Things have got so serious in Italy that the only two things propping up the country’s crumbling banking sector — apart from the last few remaining crumbs of public faith in the system — are two inadequately capitalized bad bank funds, Atlante I and the imaginatively named Atlante II.
Both funds are operated by a deeply opaque Luxembourg-based private firm called Quaestio SGR. The firm is a wholly owned subsidiary of Quaestio Holding S.A, which is itself jointly owned by a bizarre mishmash of organizations, including Fondazione Cariplo (37.65%), an influential “charitable” banking foundation; Fondazione Cassa dei Risparmi di Forlì (6.75%), a regional savings bank; Cassa Italiana di Previdenza e Assistenza dei Geometri liberi professionisti (18%), a bank for professional freelance surveyors (no, seriously); Locke S.r.l. (22%), an obscure Milan-based holding company; and Direzione Generale Opere Don Bosco (15.60%), a Roman Catholic religious institute. No surprises there.

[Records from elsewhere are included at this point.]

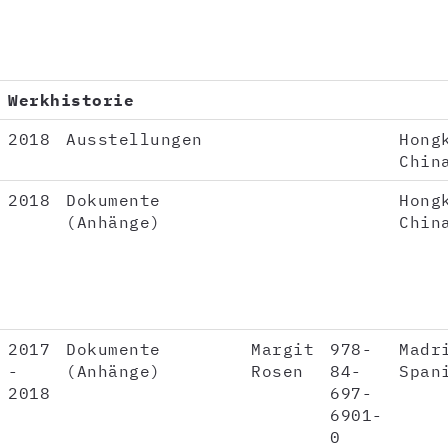
Werkhistorie
2018
Ausstellungen
Hong
Chin
2018
Dokumente
Hong
(Anhänge)
Chin
2017
Dokumente
Margit
978-
Madr
-
(Anhänge)
Rosen
84-
Span
2018
697-
6901-
0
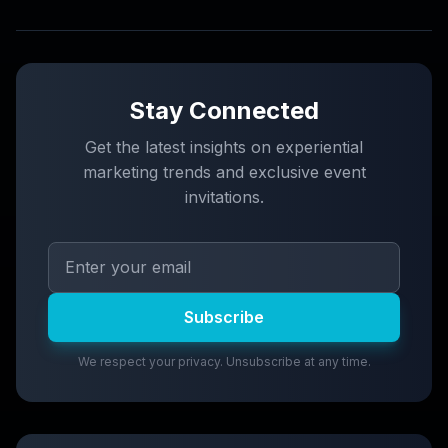
Stay Connected
Get the latest insights on experiential
marketing trends and exclusive event
invitations.
Subscribe
We respect your privacy. Unsubscribe at any time.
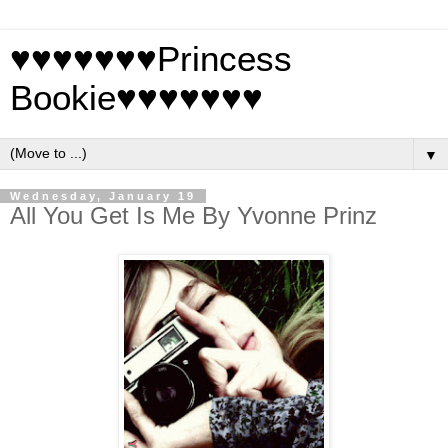
♥♥♥♥♥♥♥Princess
Bookie♥♥♥♥♥♥♥
▼
Wednesday, January 19
All You Get Is Me By Yvonne Prinz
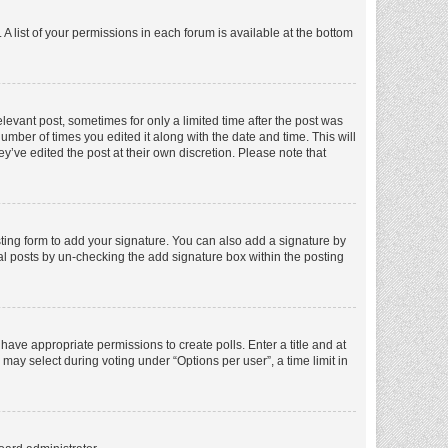
A list of your permissions in each forum is available at the bottom
elevant post, sometimes for only a limited time after the post was
number of times you edited it along with the date and time. This will
y’ve edited the post at their own discretion. Please note that
ting form to add your signature. You can also add a signature by
dual posts by un-checking the add signature box within the posting
t have appropriate permissions to create polls. Enter a title and at
 may select during voting under “Options per user”, a time limit in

[Hat tip to regular WOLF STREET reader and commenter MC for pointing out some of the peculiarities of Italy’s two bad banks]Atlante I’s funds are largely privately sourced, coming primarily from Italy’s largest banks. The two biggest banks, Unicredit and Intesa San Paolo,both pledged around a billion euros a piece. A further €500 million was provided by a gaggle of smaller banks and another €500 million was pledged by Cassa Depositi e Prestiti (CDP for short), an almost wholly state-owned financial institution. With a little extra help from certain foreign investors, Atlante was able to claw together some €4.8 billion — to help solve a €360 bad-debt problem.
So far, €1.5 billion of those funds have been used to sub-underwrite the capital expansion and failed IPO of Banco Popolare di Vicenza.